WHAT IS REQUIRED
For the data that follows, print the line with "NEXT ARTICLE", the line with "pihak tak bertanggung", and all lines between them, exactly as they stand. Omit pictures and add nothing.

DATA PROVIDED
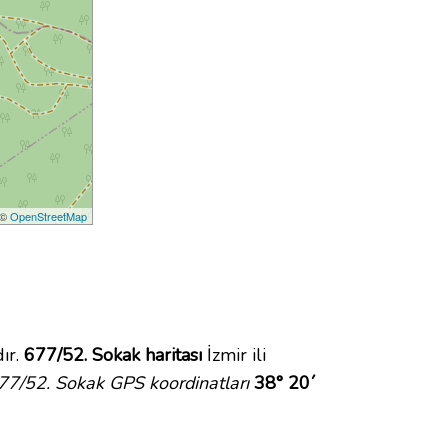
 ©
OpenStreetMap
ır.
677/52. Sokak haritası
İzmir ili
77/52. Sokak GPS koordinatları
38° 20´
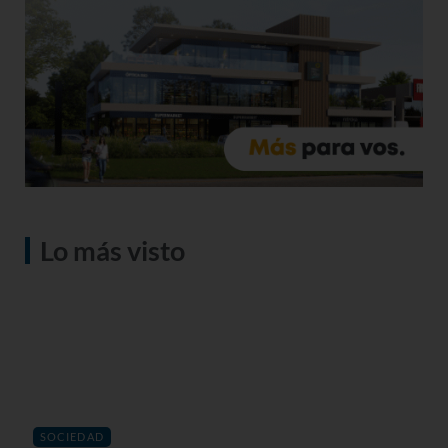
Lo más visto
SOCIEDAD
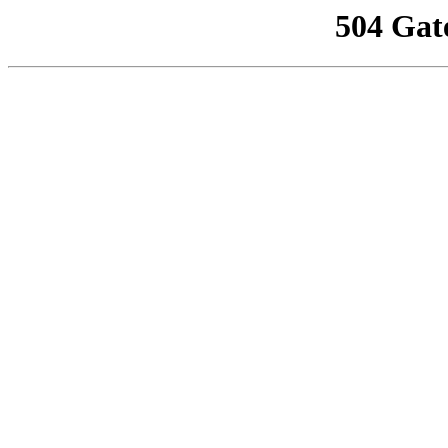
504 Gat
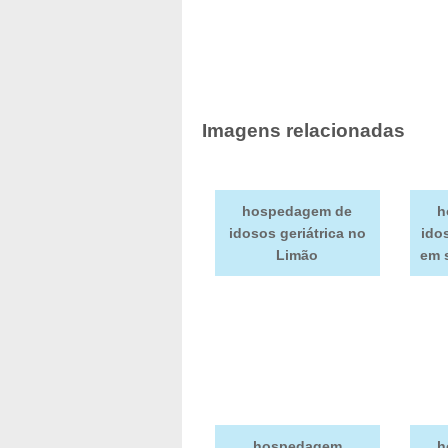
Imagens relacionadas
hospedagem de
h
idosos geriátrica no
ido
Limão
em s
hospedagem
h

...

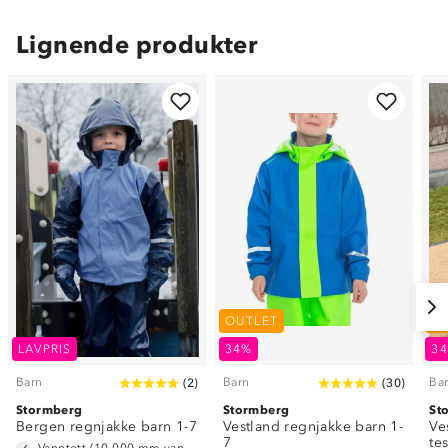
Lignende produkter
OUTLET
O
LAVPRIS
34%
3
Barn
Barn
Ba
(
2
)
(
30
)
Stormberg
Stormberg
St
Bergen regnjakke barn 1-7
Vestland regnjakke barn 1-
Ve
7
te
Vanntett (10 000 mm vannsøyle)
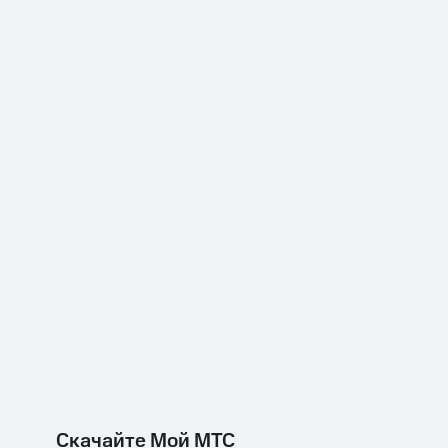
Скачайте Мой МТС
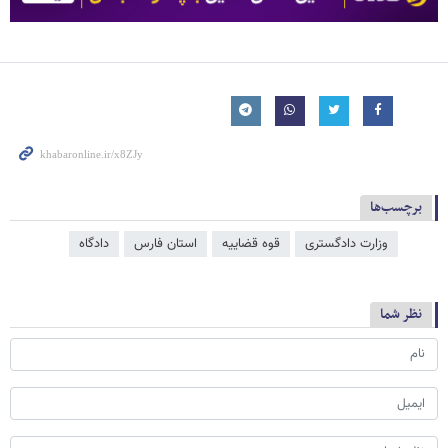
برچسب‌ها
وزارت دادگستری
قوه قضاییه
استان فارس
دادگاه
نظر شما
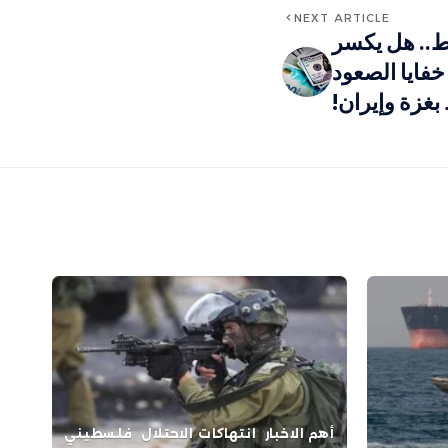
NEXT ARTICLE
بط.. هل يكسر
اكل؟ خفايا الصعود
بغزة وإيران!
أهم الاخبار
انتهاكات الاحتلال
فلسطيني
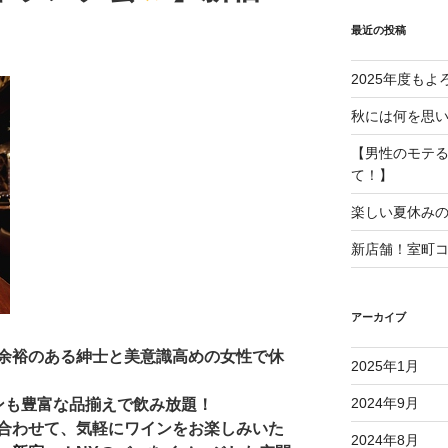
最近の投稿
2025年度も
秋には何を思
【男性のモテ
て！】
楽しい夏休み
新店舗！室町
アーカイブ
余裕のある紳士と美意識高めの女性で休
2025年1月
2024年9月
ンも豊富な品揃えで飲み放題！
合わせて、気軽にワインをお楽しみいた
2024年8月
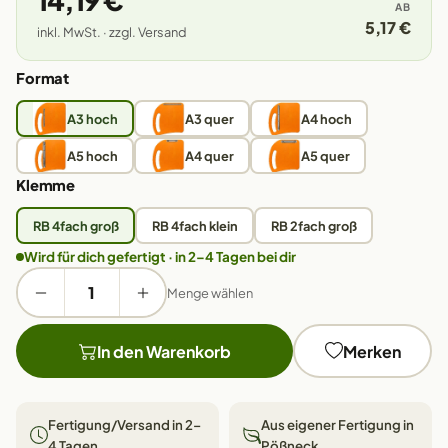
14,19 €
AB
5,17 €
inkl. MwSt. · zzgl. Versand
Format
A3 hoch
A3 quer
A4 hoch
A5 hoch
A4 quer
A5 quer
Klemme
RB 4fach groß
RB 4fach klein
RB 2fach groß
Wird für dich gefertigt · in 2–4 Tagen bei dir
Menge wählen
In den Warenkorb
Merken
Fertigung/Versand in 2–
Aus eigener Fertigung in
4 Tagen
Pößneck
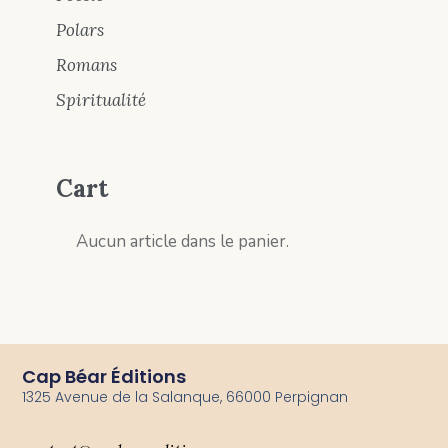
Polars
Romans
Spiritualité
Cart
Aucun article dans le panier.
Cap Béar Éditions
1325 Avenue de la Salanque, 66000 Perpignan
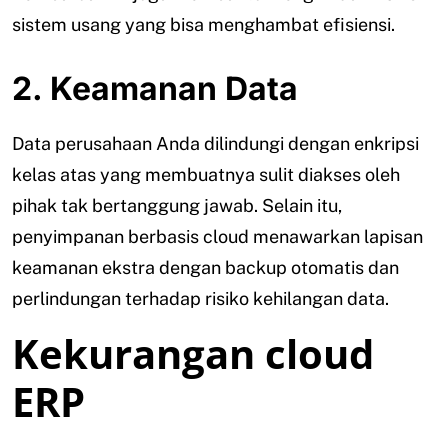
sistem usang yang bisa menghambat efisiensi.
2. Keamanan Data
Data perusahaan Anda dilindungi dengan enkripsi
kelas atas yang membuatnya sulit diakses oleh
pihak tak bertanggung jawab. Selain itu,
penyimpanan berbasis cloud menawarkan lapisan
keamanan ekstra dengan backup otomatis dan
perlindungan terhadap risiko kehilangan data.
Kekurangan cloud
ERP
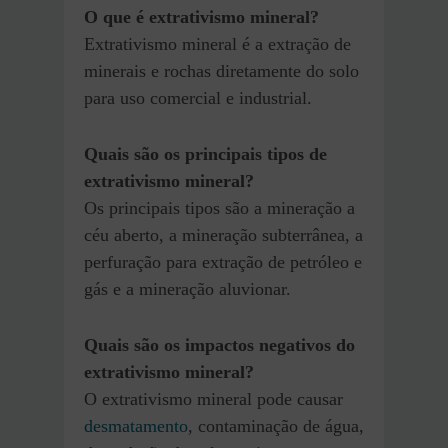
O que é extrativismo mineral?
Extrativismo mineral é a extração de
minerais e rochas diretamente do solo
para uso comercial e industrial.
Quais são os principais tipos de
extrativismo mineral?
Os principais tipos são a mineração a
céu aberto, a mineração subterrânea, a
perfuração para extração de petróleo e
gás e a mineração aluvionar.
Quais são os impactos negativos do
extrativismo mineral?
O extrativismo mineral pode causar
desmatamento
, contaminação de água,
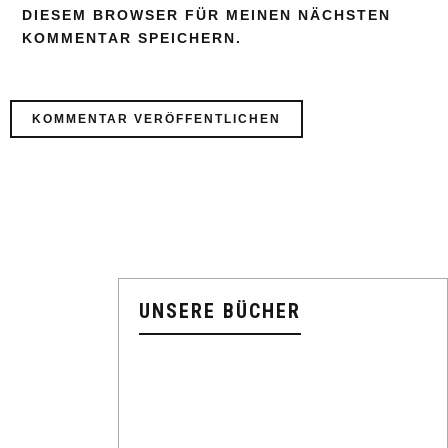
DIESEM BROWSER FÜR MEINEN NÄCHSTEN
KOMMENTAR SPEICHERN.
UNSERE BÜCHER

RESULT BELOW
NEXT ARTICLE
بط.. هل يكسر
اكل؟ خفايا الصعود
بغزة وإيران!
أهم الاخبار
انتهاكات الاحتلال
فلسطيني
最近の投稿
2025年度も
秋には何を思
【男性のモテ
て！】
楽しい夏休み
新店舗！室町
アーカイブ
余裕のある紳士と美意識高めの女性で休
2025年1月
2024年9月
ンも豊富な品揃えで飲み放題！
合わせて、気軽にワインをお楽しみいた
2024年8月
14,19 €
AB
5,17 €
inkl. MwSt. · zzgl. Versand
Format
A3 hoch
A3 quer
A4 hoch
A5 hoch
A4 quer
A5 quer
Klemme
RB 4fach groß
RB 4fach klein
RB 2fach groß
Wird für dich gefertigt · in 2–4 Tagen bei dir
Menge wählen
In den Warenkorb
Merken
Fertigung/Versand in 2–
Aus eigener Fertigung in
4 Tagen
Pößneck
Polars
Romans
Spiritualité
Cart
Aucun article dans le panier.
Cap Béar Éditions
1325 Avenue de la Salanque, 66000 Perpignan
sistem usang yang bisa menghambat efisiensi.
2. Keamanan Data
Data perusahaan Anda dilindungi dengan enkripsi
kelas atas yang membuatnya sulit diakses oleh
pihak tak bertanggung jawab. Selain itu,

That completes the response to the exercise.